Tuesday, February 16, 2010

Ch 13 assessment

Assessment is the process of monitoring student’s progress towards important learning goals and objectives. This chapter covers many ways teachers may assess their students. It is stated that teachers are moving away from tests and focusing more on monitoring students ability to put the knowledge into practice. The chapter starts with a basic introduction to assessment, which basically includes the idea that teachers should interweave assessments into the course work. This will allow teachers to know how well they are doing and if students understand the material and it will provide evidence that they taught the material. From this book I’m starting to feel like a teacher has to build evidence the same way as a lawyer to protect their job…?
The book goes on to talk about assessments and how you could use technology to do your assessments. It reiterates Teachers need to reevaluate their methods of assessing students learning in a technology-rich environment with the goal of considering and learning new ways for gathering evidence of learning. I question this gathering evidence…? But I understand that as teachers we must be able to prove that we did our jobs.

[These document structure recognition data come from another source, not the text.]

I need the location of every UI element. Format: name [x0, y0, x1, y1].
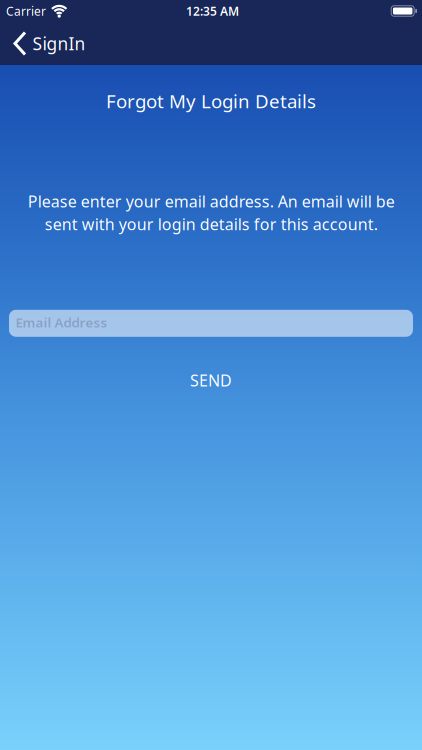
- staticText: 12:35 AM: [186, 3, 239, 19]
- button[interactable]: SEND: [178, 364, 244, 397]
- staticText: Carrier: [6, 3, 46, 19]
- staticText: SEND: [190, 370, 232, 391]
- staticText: Email Address: [16, 313, 108, 331]
- staticText: SignIn: [32, 32, 86, 55]
- button[interactable]: Email Address: [9, 310, 413, 337]
- staticText: Forgot My Login Details: [106, 88, 316, 113]
- button[interactable]: Back: [0, 32, 94, 55]
- staticText: Please enter your email address. An emai…: [28, 191, 394, 235]
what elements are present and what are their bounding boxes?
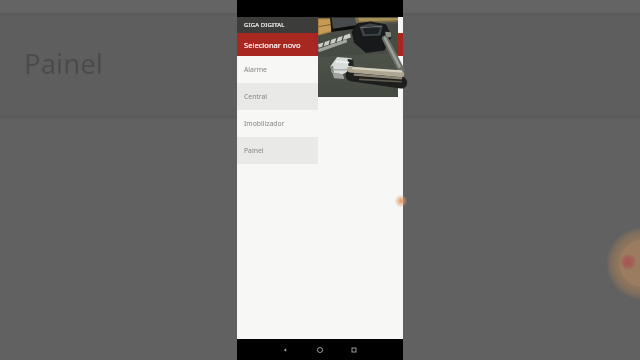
button[interactable]: Imobilizador (237, 110, 318, 137)
button[interactable]: Painel (237, 137, 318, 164)
button[interactable]: Selecionar novo (237, 33, 318, 56)
staticText: Selecionar novo (244, 40, 301, 50)
staticText: Alarme (244, 65, 267, 74)
button[interactable]: Central (237, 83, 318, 110)
staticText: Painel (244, 146, 264, 155)
button[interactable]: Back (271, 339, 299, 360)
staticText: Central (244, 92, 268, 101)
staticText: Imobilizador (244, 119, 285, 128)
button[interactable]: Recent apps (340, 339, 368, 360)
button[interactable]: Home (306, 339, 334, 360)
staticText: Painel (24, 45, 103, 82)
button[interactable]: GIGA DIGITAL (237, 17, 318, 33)
button[interactable]: Alarme (237, 56, 318, 83)
staticText: GIGA DIGITAL (244, 21, 285, 29)
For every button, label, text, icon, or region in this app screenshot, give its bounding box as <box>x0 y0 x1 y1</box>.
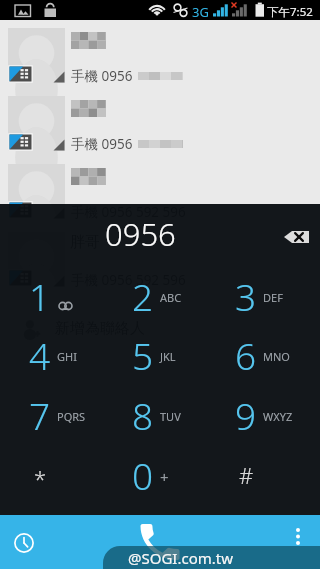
button[interactable] <box>0 386 107 446</box>
staticText: PQRS <box>57 409 86 424</box>
staticText: MNO <box>263 349 290 364</box>
staticText: 4 <box>29 330 51 380</box>
staticText: 7 <box>29 390 51 440</box>
button[interactable]: 胖哥 <box>0 226 320 294</box>
button[interactable]: Call <box>133 516 187 568</box>
button[interactable]: More options <box>283 521 313 551</box>
staticText: 8 <box>132 390 154 440</box>
staticText: 2 <box>132 271 154 321</box>
staticText: 6 <box>235 330 257 380</box>
staticText: 3G <box>192 3 209 21</box>
button[interactable] <box>107 446 214 506</box>
staticText: * <box>34 463 47 493</box>
button[interactable]: 手機 0956 <box>0 90 320 158</box>
staticText: 9 <box>235 390 257 440</box>
button[interactable]: Backspace <box>278 220 314 254</box>
staticText: 下午7:52 <box>267 4 313 20</box>
staticText: 手機 0956 592 596 <box>71 271 186 289</box>
staticText: @SOGI.com.tw <box>128 548 233 568</box>
staticText: DEF <box>263 290 283 305</box>
button[interactable] <box>0 446 107 506</box>
staticText: GHI <box>57 349 77 364</box>
staticText: # <box>239 460 254 490</box>
button[interactable] <box>0 267 107 327</box>
staticText: 1 <box>29 271 51 321</box>
button[interactable]: 手機 0956 592 596 <box>0 158 320 226</box>
staticText: 0 <box>132 450 154 500</box>
button[interactable] <box>107 386 214 446</box>
staticText: 3 <box>235 271 257 321</box>
button[interactable] <box>213 326 320 386</box>
staticText: 手機 0956 <box>71 135 133 153</box>
button[interactable]: 新增為聯絡人 <box>0 294 320 362</box>
staticText: 手機 0956 592 596 <box>71 203 186 221</box>
button[interactable]: Call history <box>7 526 41 560</box>
staticText: ABC <box>160 290 182 305</box>
staticText: 手機 0956 <box>71 67 133 85</box>
staticText: TUV <box>160 409 181 424</box>
button[interactable] <box>107 326 214 386</box>
staticText: WXYZ <box>263 409 293 424</box>
staticText: JKL <box>160 349 176 364</box>
staticText: 0956 <box>105 213 176 255</box>
staticText: 5 <box>132 330 154 380</box>
button[interactable] <box>213 446 320 506</box>
button[interactable] <box>213 386 320 446</box>
button[interactable] <box>213 267 320 327</box>
button[interactable] <box>0 326 107 386</box>
button[interactable]: 手機 0956 <box>0 22 320 90</box>
staticText: + <box>160 467 169 487</box>
button[interactable] <box>107 267 214 327</box>
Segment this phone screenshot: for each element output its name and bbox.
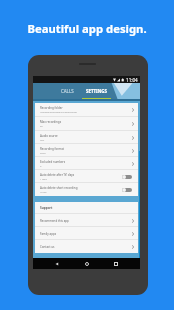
button[interactable]: Recording folder: [35, 103, 138, 117]
button[interactable]: Audio source: [35, 131, 138, 144]
button[interactable]: Excluded numbers: [35, 157, 138, 170]
staticText: SETTINGS: [86, 88, 107, 94]
staticText: Auto delete after 'N' days: [40, 173, 75, 177]
button[interactable]: Recommend this app: [35, 214, 138, 227]
button[interactable]: Auto delete after 'N' days: [35, 170, 138, 183]
staticText: CALLS: [61, 88, 74, 94]
staticText: Family apps: [40, 232, 57, 236]
button[interactable]: Auto delete short recording: [35, 183, 138, 196]
button[interactable]: CALLS: [53, 83, 82, 99]
staticText: Recording format: [40, 147, 64, 151]
staticText: 1 days: [40, 178, 47, 181]
button[interactable]: Family apps: [35, 227, 138, 240]
staticText: 0: [40, 165, 42, 168]
staticText: Beautiful app design.: [0, 21, 174, 36]
staticText: Max recordings: [40, 120, 62, 124]
button[interactable]: Contact us: [35, 240, 138, 253]
button[interactable]: Recording format: [35, 144, 138, 157]
staticText: Recording folder: [40, 106, 63, 110]
staticText: /storage/emulated/0/CallRecorder: [40, 111, 77, 114]
button[interactable]: Max recordings: [35, 117, 138, 131]
button[interactable]: Home: [82, 259, 92, 269]
staticText: Contact us: [40, 245, 55, 249]
staticText: Excluded numbers: [40, 160, 66, 164]
staticText: MIC: [40, 139, 45, 142]
staticText: Auto delete short recording: [40, 186, 78, 190]
staticText: Support: [40, 206, 53, 210]
button[interactable]: SETTINGS: [82, 83, 111, 99]
staticText: Recommend this app: [40, 219, 69, 223]
staticText: Audio source: [40, 134, 58, 138]
staticText: 11:04: [126, 77, 138, 83]
staticText: 50: [40, 125, 43, 128]
staticText: 3GPP: [40, 152, 46, 155]
button[interactable]: Back: [52, 259, 62, 269]
staticText: 10 sec: [40, 191, 47, 194]
button[interactable]: Recents: [111, 259, 121, 269]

The final section includes the alternative to testing. The book encourages teachers to move away from tests. Especially true false tests, and move over to videos, portfolios, reports, and web projects. The last part gives many examples of different ways of assessing students learning. This chapter shows teachers how to document student learning and prove that they have taught something. It seems like a lot of covering your butt. But, that seems to be the way of the world and will provide a substantial base of information for studies to be conducted on how students learn.